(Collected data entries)
<<<<
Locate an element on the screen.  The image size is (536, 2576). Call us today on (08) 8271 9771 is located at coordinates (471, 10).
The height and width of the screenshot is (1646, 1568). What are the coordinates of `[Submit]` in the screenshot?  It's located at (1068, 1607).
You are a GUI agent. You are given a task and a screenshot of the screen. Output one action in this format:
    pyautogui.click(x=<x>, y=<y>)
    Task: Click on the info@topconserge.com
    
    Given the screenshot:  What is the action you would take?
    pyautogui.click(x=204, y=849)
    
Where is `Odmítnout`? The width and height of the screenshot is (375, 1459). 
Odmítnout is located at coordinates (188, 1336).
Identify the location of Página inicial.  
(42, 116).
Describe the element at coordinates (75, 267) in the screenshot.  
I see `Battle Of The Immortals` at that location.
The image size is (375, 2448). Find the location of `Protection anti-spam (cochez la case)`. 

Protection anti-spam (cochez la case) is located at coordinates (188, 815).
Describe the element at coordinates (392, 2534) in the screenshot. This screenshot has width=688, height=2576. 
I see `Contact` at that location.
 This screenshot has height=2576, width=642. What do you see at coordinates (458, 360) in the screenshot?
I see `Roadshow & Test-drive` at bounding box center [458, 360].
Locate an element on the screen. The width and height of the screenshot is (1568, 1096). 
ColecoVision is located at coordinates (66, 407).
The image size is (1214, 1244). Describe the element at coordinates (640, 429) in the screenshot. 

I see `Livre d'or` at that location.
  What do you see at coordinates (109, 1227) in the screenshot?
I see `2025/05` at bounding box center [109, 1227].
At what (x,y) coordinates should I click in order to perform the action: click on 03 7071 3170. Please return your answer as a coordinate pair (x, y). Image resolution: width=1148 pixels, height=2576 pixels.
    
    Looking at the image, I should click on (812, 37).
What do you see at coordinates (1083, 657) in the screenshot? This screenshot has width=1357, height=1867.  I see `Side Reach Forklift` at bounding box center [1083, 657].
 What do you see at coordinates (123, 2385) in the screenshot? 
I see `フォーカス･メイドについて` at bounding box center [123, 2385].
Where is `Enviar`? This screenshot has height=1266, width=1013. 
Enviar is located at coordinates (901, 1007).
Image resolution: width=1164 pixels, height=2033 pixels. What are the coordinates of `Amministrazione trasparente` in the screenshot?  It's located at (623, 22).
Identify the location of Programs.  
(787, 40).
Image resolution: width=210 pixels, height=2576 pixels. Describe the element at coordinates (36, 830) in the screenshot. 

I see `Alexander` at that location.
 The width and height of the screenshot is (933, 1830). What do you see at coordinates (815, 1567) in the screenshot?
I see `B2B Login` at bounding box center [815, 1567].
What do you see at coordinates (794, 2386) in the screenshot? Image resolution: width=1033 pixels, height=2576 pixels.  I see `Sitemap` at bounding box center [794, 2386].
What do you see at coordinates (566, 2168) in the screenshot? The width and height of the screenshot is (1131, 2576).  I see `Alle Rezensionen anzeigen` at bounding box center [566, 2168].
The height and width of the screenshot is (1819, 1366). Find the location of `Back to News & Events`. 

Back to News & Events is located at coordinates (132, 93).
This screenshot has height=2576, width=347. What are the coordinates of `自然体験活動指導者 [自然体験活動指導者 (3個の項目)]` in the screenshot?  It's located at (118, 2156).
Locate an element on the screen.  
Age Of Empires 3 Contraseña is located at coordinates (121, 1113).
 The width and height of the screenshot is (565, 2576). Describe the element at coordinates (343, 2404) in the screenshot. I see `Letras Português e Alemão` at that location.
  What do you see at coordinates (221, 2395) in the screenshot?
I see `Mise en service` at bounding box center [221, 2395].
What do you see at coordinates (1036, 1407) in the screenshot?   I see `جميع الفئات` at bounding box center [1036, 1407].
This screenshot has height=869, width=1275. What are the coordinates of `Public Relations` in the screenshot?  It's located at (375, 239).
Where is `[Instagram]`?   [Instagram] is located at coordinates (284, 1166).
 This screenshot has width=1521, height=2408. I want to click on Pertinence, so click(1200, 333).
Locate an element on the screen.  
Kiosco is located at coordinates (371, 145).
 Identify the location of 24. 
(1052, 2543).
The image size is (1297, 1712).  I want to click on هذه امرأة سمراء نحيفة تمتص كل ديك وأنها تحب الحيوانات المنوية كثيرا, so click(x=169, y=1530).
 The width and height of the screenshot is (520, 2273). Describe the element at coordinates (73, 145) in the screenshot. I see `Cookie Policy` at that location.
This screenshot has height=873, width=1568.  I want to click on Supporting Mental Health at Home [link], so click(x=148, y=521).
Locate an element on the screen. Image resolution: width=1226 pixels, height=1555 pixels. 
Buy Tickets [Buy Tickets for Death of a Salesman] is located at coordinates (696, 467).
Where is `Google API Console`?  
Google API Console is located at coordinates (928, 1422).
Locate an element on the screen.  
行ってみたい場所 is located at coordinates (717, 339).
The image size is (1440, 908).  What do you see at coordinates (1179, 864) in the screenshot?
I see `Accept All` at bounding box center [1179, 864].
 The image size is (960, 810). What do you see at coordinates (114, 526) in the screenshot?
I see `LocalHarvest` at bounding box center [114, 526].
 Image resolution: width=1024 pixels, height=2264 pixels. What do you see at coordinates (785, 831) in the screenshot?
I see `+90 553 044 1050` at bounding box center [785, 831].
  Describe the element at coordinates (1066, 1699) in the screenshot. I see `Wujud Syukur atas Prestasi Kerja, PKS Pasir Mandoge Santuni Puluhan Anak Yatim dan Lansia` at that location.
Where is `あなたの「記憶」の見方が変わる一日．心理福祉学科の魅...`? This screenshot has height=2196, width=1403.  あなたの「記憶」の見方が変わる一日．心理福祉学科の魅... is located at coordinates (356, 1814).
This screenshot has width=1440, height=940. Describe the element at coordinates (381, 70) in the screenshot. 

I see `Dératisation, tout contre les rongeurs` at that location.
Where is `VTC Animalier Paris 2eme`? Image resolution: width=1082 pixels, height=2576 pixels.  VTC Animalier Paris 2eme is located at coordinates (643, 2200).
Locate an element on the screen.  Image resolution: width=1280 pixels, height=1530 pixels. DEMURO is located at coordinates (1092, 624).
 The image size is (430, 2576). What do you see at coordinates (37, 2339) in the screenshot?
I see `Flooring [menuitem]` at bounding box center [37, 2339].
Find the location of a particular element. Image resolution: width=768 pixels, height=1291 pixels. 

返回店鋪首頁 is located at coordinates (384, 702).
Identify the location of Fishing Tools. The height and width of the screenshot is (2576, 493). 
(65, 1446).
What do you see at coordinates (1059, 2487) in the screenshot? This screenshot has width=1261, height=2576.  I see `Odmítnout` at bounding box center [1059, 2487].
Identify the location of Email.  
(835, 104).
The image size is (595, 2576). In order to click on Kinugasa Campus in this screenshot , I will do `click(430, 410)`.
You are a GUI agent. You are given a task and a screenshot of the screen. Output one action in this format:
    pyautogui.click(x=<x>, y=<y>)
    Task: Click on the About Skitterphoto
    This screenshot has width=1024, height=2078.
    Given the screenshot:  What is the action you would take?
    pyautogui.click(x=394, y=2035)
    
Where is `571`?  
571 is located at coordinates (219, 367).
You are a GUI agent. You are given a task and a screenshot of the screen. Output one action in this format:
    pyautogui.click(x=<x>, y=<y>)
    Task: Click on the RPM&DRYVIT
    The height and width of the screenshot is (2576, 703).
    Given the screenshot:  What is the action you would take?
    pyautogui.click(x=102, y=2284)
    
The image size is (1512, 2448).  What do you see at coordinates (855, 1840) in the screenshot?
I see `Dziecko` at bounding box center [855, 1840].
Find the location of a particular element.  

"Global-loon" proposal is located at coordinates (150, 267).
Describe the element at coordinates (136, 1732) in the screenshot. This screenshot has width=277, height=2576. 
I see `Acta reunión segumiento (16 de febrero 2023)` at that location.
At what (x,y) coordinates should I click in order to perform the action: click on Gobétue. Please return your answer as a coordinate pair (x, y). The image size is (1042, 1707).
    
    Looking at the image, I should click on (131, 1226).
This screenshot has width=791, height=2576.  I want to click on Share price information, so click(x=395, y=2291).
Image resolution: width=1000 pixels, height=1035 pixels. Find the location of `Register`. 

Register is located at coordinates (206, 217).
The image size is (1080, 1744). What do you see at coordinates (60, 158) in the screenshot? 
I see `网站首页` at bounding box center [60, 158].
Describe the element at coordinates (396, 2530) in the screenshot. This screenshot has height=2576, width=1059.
>>>>
▶ Exercise aim
Please give an exact copy of the lines above, beginning with the line containing "Image resolution: width=210" and running through the line containing "What do you see at coordinates (1036, 1407)", and of no other lines.

▶ Solution for this task
Image resolution: width=210 pixels, height=2576 pixels. Describe the element at coordinates (36, 830) in the screenshot. 

I see `Alexander` at that location.
 The width and height of the screenshot is (933, 1830). What do you see at coordinates (815, 1567) in the screenshot?
I see `B2B Login` at bounding box center [815, 1567].
What do you see at coordinates (794, 2386) in the screenshot? Image resolution: width=1033 pixels, height=2576 pixels.  I see `Sitemap` at bounding box center [794, 2386].
What do you see at coordinates (566, 2168) in the screenshot? The width and height of the screenshot is (1131, 2576).  I see `Alle Rezensionen anzeigen` at bounding box center [566, 2168].
The height and width of the screenshot is (1819, 1366). Find the location of `Back to News & Events`. 

Back to News & Events is located at coordinates (132, 93).
This screenshot has height=2576, width=347. What are the coordinates of `自然体験活動指導者 [自然体験活動指導者 (3個の項目)]` in the screenshot?  It's located at (118, 2156).
Locate an element on the screen.  
Age Of Empires 3 Contraseña is located at coordinates (121, 1113).
 The width and height of the screenshot is (565, 2576). Describe the element at coordinates (343, 2404) in the screenshot. I see `Letras Português e Alemão` at that location.
  What do you see at coordinates (221, 2395) in the screenshot?
I see `Mise en service` at bounding box center [221, 2395].
What do you see at coordinates (1036, 1407) in the screenshot?   I see `جميع الفئات` at bounding box center [1036, 1407].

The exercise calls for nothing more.